It is taken for granted that for all of our problems, we do fundamentally live in a democratic society. This assumption is grounded in the observation that our country and the vast majority of Western countries have freedom of speech and regular elections. Elections give people a say in how their country is run by choosing the government, and as the government is changed every few years, all you have to do is use your freedom of speech to influence voters. This is how we’re told democracy works. Yet if elections achieved “people-power” as suggested by the Greek root word of ‘democracy’ – demokratia – then why do we often see people angry about what the government are doing, or hear politicians described as “out of touch”?
In her book, Fuller rigorously analyses elections from over 20 Western democracies and finds that elections do not in fact produce results that are free and fair. Her analysis of the first-past-the-post voting system used in the UK, the US and Canada, starkly lays bare how the seemingly straightforward idea of one person voting for one candidate actually leads to utterly random election outcomes that can go against public support and insult the most basic concept of democracy. Many countries have proportional representation in their elections so that political power is divided up closer to the split of the vote. Yet Fuller outlines how these voting systems can still lead to skewing of results, and contends there are further flaws with electoral democracy no matter what voting system you use.

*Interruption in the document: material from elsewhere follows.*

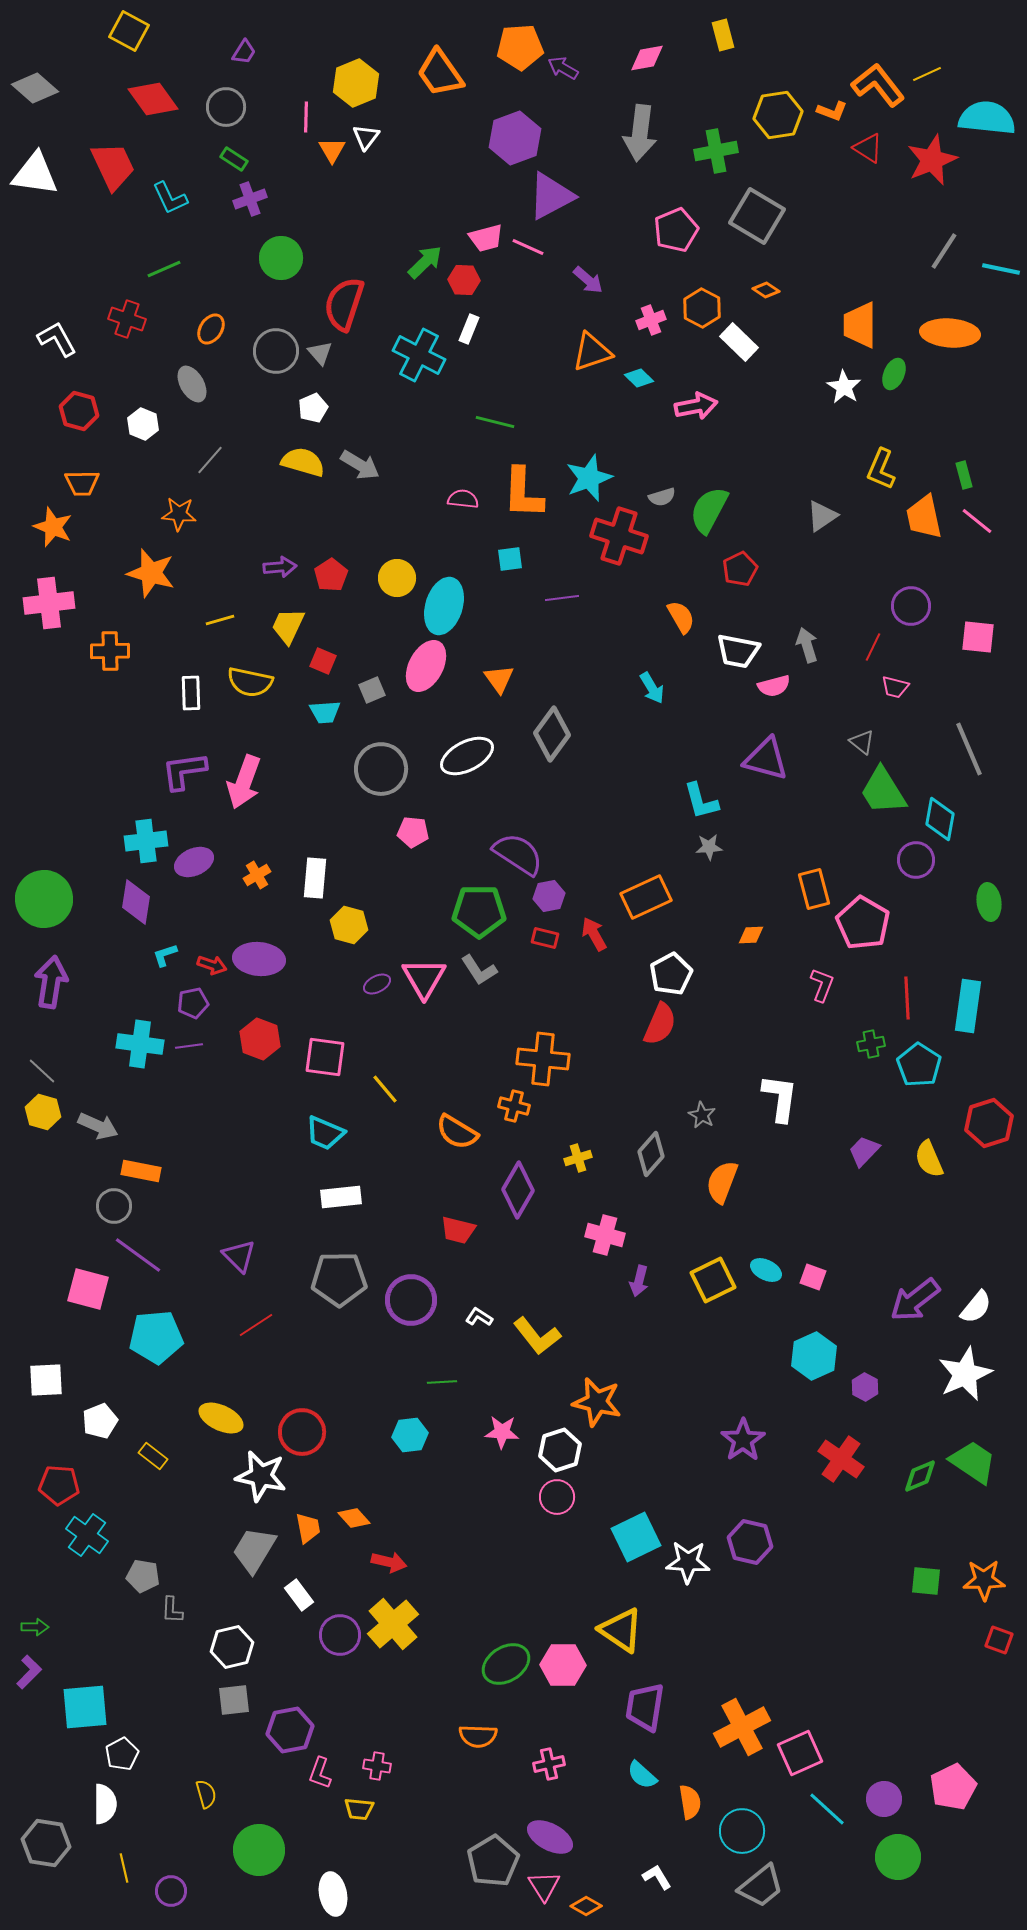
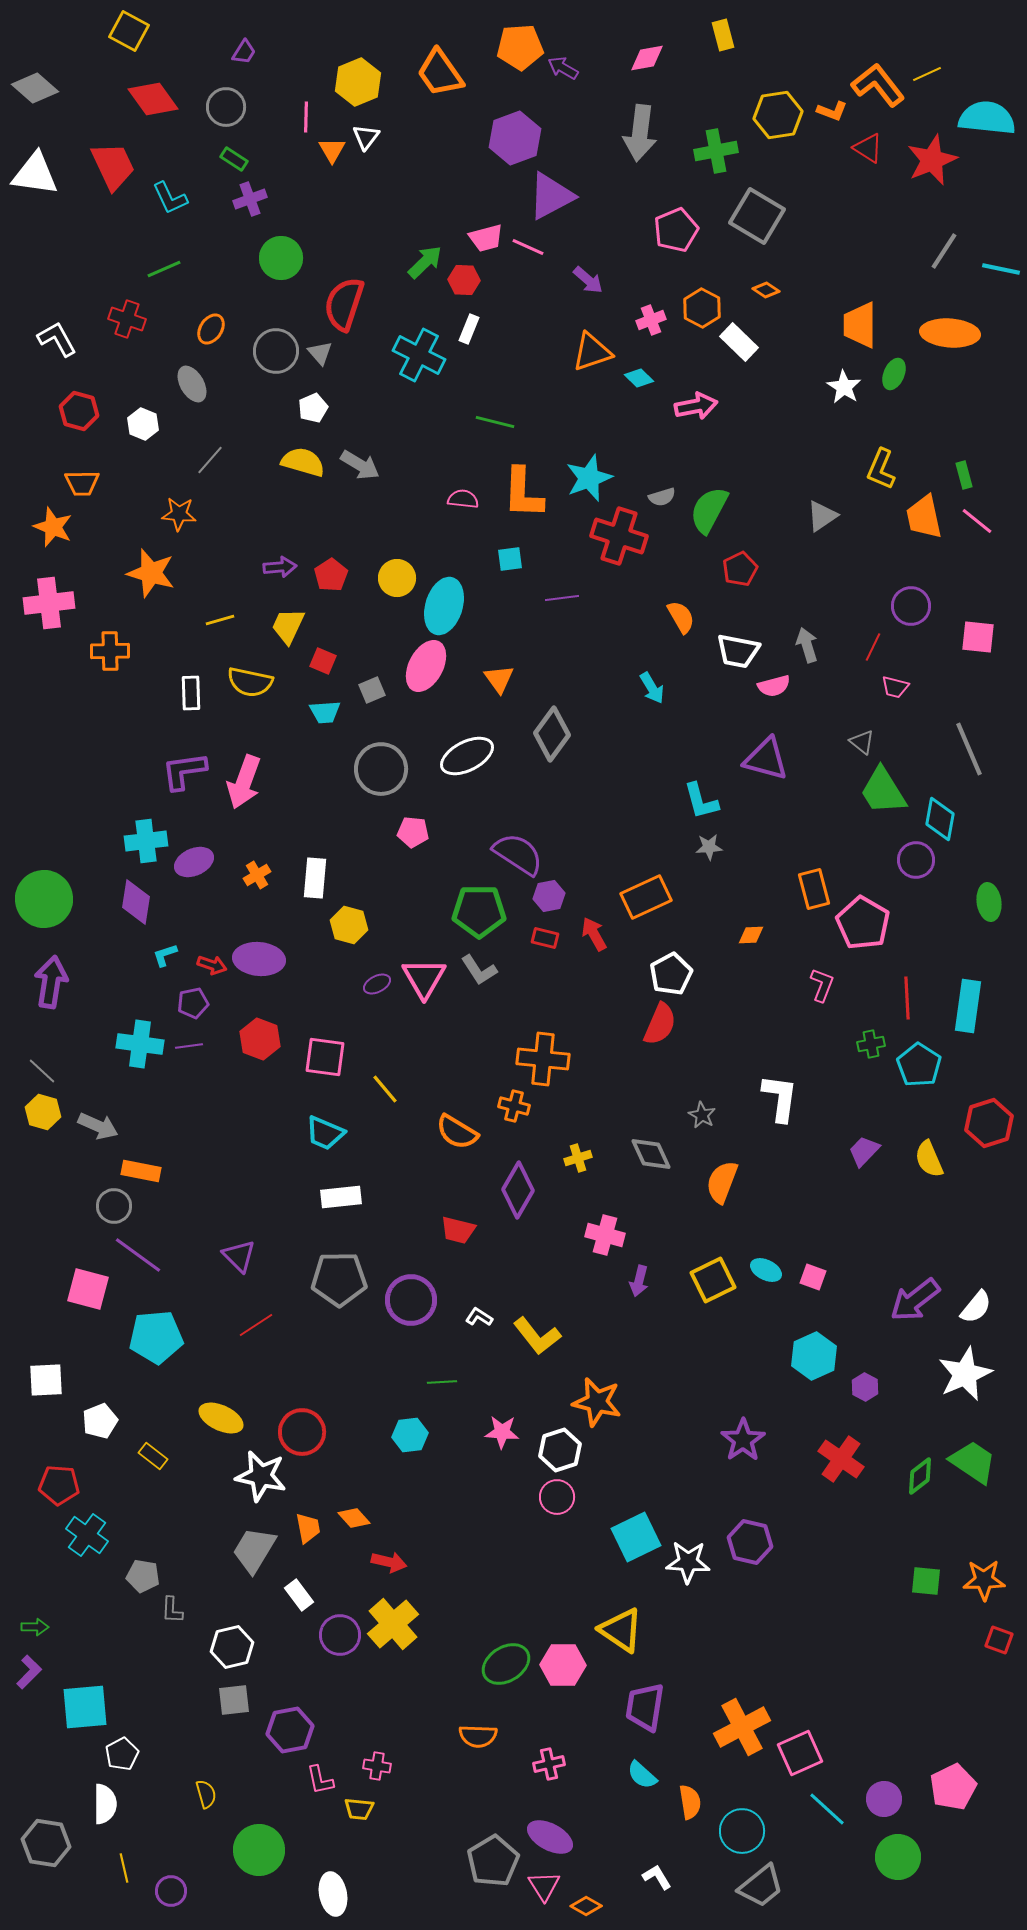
yellow hexagon at (356, 83): moved 2 px right, 1 px up
gray diamond at (651, 1154): rotated 66 degrees counterclockwise
green diamond at (920, 1476): rotated 15 degrees counterclockwise
pink L-shape at (320, 1773): moved 7 px down; rotated 32 degrees counterclockwise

First of all, a parliament of hundreds of people representing millions of people is too small to ever be truly reflective of that population. Politicians typically come from a narrower background dictated by the profile required to be a viable election candidate – financial ability, name recognition, support from a political party, etc.
Secondly, if you do deputise power to a small group of people, those people become targets for powerful interests wanting to influence government policy to their benefit. What Fuller finds is that wealthy corporations influence governments more; most notably through the clear statistical pattern that the best-funded parties and candidates almost always win.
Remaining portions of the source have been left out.